The world woke Friday to news of Rex Ryan's tattoo, a glorious sketch of the head coach's wife, Michelle, in a sexy pose. Of course, the best part is she is wearing a Mark Sanchez jersey in this particular skin art.
Let's throw some epic coverage in your face so you can see what we are talking about.
Here is the New York Daily News front page, courtesy of Newseum.
ESPN had to chime in as well, albeit with a far less hilarious headline than "Kinky Inky." However, that particular report notices the sexy pose may be some variation of the once popular "Tebowing."
If there is another comedic layer to this onion, I am going to cry all over my keyboard.
Everyone has that one buddy for whom normal just doesn't cut it anymore. They are the ones you seek out at barbecues so you can live vicariously through their bizarre nature.
Well, America's sick puppy is Rex Ryan, but we still love him. Perhaps more so?

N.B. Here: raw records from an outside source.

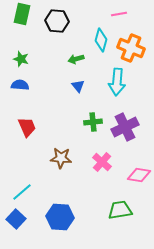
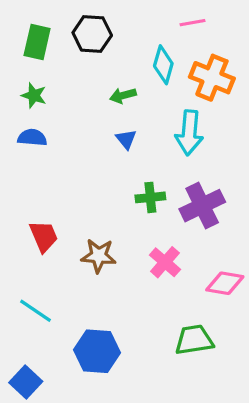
green rectangle: (22, 14) -> (37, 42), moved
red trapezoid: (27, 127) -> (44, 236), moved
cyan line: (22, 192) -> (35, 311), turned 75
blue square: (16, 219) -> (26, 382), moved

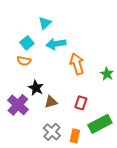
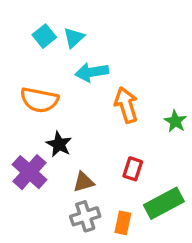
cyan square: (27, 43) -> (44, 36), moved
orange semicircle: (24, 61) -> (39, 100), size x1.6
brown triangle: (51, 102) -> (84, 182), moved
gray cross: (52, 132) -> (85, 216), turned 30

Let's take you back in time to a 2010 Deadspin article that issued Rex Ryan was very much into his wife's feet, something peculiar but hardly wrong.

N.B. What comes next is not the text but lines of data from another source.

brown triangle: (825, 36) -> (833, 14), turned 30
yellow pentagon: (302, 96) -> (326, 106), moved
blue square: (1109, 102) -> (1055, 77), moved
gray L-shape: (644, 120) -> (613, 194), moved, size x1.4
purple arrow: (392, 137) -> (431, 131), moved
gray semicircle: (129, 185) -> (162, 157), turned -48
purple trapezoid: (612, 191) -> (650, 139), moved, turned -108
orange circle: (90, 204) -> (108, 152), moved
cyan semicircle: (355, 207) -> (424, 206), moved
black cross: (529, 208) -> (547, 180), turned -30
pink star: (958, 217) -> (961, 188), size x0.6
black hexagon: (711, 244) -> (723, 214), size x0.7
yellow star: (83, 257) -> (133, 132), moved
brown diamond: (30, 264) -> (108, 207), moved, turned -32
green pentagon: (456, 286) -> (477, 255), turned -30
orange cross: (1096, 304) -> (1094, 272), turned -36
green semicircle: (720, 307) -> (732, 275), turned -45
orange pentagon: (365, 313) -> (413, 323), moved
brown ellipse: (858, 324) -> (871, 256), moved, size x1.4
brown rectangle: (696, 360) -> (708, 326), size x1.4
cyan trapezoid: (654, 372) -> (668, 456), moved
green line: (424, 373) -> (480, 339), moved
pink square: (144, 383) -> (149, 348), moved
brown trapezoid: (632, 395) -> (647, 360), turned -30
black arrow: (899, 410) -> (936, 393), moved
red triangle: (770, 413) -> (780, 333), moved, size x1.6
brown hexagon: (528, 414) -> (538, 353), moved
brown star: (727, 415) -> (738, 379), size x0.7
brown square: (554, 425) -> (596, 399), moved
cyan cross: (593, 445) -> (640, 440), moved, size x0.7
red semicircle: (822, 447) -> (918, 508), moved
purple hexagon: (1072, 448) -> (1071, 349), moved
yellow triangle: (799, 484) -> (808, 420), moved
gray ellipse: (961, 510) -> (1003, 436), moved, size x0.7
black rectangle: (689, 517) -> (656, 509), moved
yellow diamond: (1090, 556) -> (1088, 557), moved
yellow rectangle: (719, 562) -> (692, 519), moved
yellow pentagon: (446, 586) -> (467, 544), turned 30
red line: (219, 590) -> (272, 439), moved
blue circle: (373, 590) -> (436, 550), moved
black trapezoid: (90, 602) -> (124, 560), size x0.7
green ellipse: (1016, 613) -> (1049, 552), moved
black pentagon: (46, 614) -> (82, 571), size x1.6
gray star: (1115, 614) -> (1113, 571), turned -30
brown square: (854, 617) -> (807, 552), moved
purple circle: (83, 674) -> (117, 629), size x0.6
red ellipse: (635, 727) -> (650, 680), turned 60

Ryan, as the Daily News report issued, came out at the time and called those reports a personal matter. Well, now we get another personal matter to consider, a rather bizarre one at that.
Granted, Michelle can't wear something typically Rex Ryan in the tattoo. Is she going to hold a clipboard and Jets hat? That's no fun. I guess she could have worn a bib they hand out at restaurants.

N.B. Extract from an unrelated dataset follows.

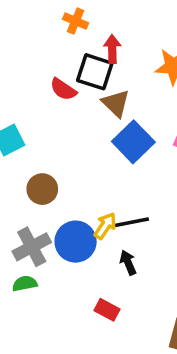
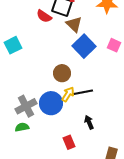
brown circle: (42, 189) -> (62, 73), moved
black arrow: (128, 263) -> (89, 122), moved
red rectangle: (107, 310) -> (69, 142), turned 40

Anyway, we have gone far too long without seeing this tattoo again.
This led us to wonder, does Jason Garrett have a tattoo of his wife wearing a Tony Romo jersey? How about Mike D'Antoni? His wife is probably rocking a Robert Sacre jersey while waving vicariously from the bench.
I am now thinking very seriously about getting my first tattoo. It will be of my wife in a sexy pose wearing a Ryan Lochte thinking cap.
I never thought I would write this and take no pleasure in it whatsoever, but we must know from a comedic point of view: Someone explore the rest of Rex Ryan's body to find out what other ridiculous treasures he has hiding.
On second thought, don't.
I can't deal with a tattoo of Greg McElroy getting sacked with his wife shaking pom-poms in the background, at least not right now.